# Task instructions:
Please return every line of the records below that contains the word "добавок".

════════════════

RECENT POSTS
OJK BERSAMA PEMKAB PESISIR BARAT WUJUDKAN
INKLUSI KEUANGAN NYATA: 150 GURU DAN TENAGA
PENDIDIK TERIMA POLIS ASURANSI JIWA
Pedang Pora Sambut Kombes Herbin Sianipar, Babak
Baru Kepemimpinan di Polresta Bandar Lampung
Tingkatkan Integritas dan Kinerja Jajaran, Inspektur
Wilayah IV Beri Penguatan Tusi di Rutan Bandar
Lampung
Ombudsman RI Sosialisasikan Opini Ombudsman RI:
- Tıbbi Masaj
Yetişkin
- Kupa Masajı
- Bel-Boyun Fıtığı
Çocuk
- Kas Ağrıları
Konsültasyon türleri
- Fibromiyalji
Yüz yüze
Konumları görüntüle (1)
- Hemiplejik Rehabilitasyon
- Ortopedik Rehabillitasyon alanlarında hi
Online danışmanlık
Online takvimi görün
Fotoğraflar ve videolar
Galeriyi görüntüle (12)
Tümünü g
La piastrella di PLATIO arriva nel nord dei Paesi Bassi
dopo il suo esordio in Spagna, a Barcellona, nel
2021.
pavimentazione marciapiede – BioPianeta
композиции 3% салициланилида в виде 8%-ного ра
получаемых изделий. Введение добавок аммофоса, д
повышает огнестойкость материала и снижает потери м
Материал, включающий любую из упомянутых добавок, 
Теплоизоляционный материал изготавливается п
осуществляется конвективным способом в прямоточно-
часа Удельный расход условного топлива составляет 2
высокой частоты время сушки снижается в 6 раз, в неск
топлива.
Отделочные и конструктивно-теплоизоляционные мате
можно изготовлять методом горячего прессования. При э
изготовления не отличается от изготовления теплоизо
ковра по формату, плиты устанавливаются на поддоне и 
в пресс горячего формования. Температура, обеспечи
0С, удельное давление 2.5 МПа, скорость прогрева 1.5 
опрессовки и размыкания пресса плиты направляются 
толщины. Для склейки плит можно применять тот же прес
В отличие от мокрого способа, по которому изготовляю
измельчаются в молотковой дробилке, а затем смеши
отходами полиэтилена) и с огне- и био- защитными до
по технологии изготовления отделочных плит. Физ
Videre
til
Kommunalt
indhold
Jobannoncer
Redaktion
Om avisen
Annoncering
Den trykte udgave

════════════════

# Solution for this task:
получаемых изделий. Введение добавок аммофоса, д
Материал, включающий любую из упомянутых добавок, 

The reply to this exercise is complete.